To our knowledge, the natural course of CSM in dogs has never been studied, as determining the natural course of this disease would require that no therapeutic interventions be used, which would be difficult and ethically questionable. Results for dogs in the present study that were treated medically would likely reflect the natural course of CSM and suggest that CSM in dogs progresses slowly. In addition, our findings suggest that the long-term course in dogs with CSM is not affected by surgery because survival times were similar for dogs treated medically and surgically. A slow progression of vertebral and spinal cord changes in dogs with CSM was also found in a recent study6 involving 12 Doberman Pinschers with CSM that underwent follow-up MRI.
The present study shares some of the limitations common to previous retrospective studies describing treatment for dogs with CSM. In particular, outcome assessments were based primarily on owners' perception of improvement and recollection. The neurologic assessment of severity of ataxia was also subjective, and the follow-up survey was not validated. However, because follow-up information was collected in the same manner for all dogs in the present study, this limitation affected both groups equally. The large patient population studied should have also minimized potential owner bias in terms of surgical or medical treatment. However, a potential source of bias was the possibility that owners of dogs treated surgically overestimated the degree of improvement in their dogs because of the substantial investment of time and resources associated with surgery. Prospective studies comparing various methods of treatment in dogs with CSM should be performed.

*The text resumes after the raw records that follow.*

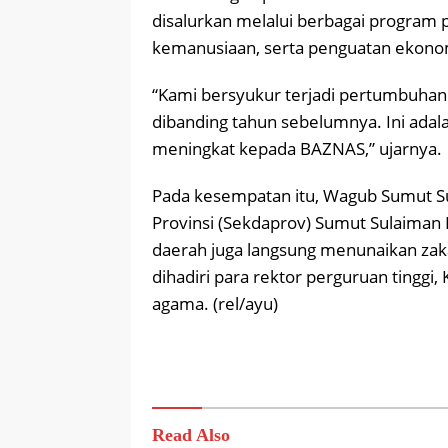
disalurkan melalui berbagai program 
kemanusiaan, serta penguatan ekono
“Kami bersyukur terjadi pertumbuha
dibanding tahun sebelumnya. Ini adal
meningkat kepada BAZNAS,” ujarnya.
Pada kesempatan itu, Wagub Sumut Su
Provinsi (Sekdaprov) Sumut Sulaiman
daerah juga langsung menunaikan zaka
dihadiri para rektor perguruan tinggi
agama. (rel/ayu)
Read Also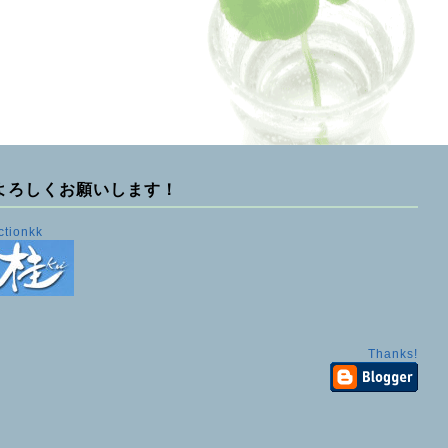
よろしくお願いします！
ctionkk
Thanks!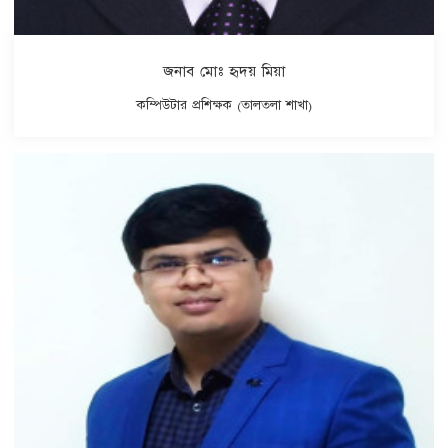
জনাব মোঃ হৃদয় মিয়া
কম্পিউটার প্রশিক্ষক (তালতলা শাখা)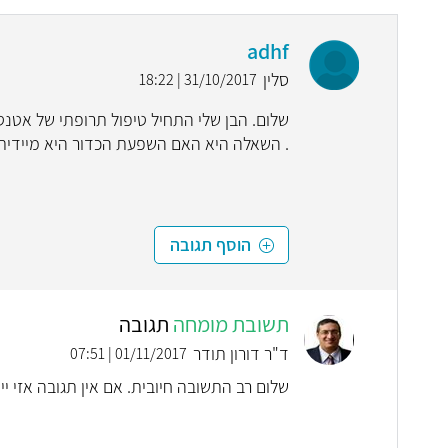
adhf
סלין
31/10/2017 | 18:22
. השאלה היא האם השפעת הכדור היא מיידית 
הוסף תגובה
תשובת מומחה
תגובה
ד"ר דורון תודר
01/11/2017 | 07:51
שלום רב התשובה חיובית. אם אין תגובה אזי יי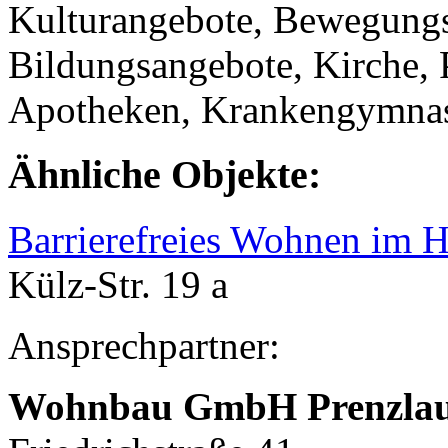
Kulturangebote, Bewegungs
Bildungsangebote, Kirche, 
Apotheken, Krankengymnast
Ähnliche Objekte:
Barrierefreies Wohnen im H
Külz-Str. 19 a
Ansprechpartner:
Wohnbau GmbH Prenzla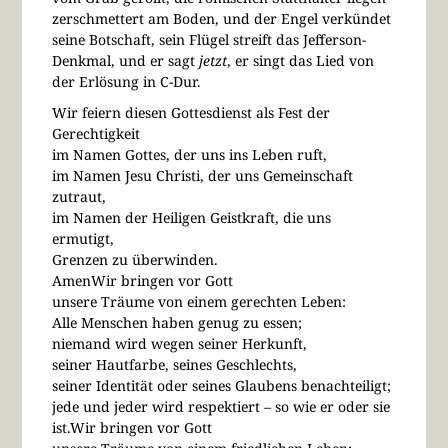
zerschmettert am Boden, und der Engel verkündet
seine Botschaft, sein Flügel streift das Jefferson-
Denkmal, und er sagt
jetzt
, er singt das Lied von
der Erlösung in C-Dur.
Wir feiern diesen Gottesdienst als Fest der
Gerechtigkeit
im Namen Gottes, der uns ins Leben ruft,
im Namen Jesu Christi, der uns Gemeinschaft
zutraut,
im Namen der Heiligen Geistkraft, die uns
ermutigt,
Grenzen zu überwinden.
AmenWir bringen vor Gott
unsere Träume von einem gerechten Leben:
Alle Menschen haben genug zu essen;
niemand wird wegen seiner Herkunft,
seiner Hautfarbe, seines Geschlechts,
seiner Identität oder seines Glaubens benachteiligt;
jede und jeder wird respektiert – so wie er oder sie
ist.Wir bringen vor Gott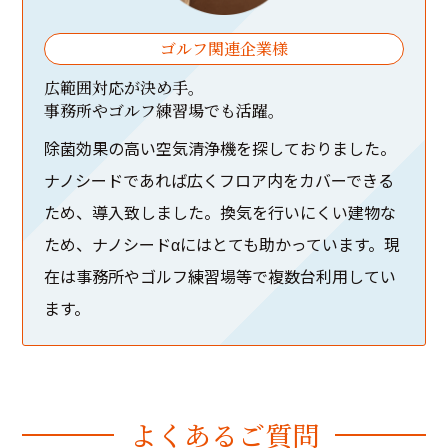
ゴルフ関連企業様
広範囲対応が決め手。
事務所やゴルフ練習場でも活躍。
除菌効果の高い空気清浄機を探しておりました。
ナノシードであれば広くフロア内をカバーできる
ため、導入致しました。換気を行いにくい建物な
ため、ナノシードαにはとても助かっています。現
在は事務所やゴルフ練習場等で複数台利用してい
ます。
よ
く
あ
る
ご
質
問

We believe that even though we did not identify a significant difference between groups in the present study, surgery offers a higher chance of clinical improvement, compared with medical treatment, but does not offer a longer survival time. Medical treatment improved or stabilized the clinical status of 81% (54/67) of dogs. Percentage improvement and quality of life were also similar for dogs treated surgically and medically. These findings suggest that both medical and surgical treatment can be successful in dogs with CSM and that the choice of treatment should take into consideration the benefits and risks of each modality, as well as the short- and long-term expectations of the owners.
ABBREVIATIONS
CSM | Cervical spondylomyelopathy |
MRI | Magnetic resonance imaging |
SAS, version 8.2, SAS Institute Inc, Cary, NC.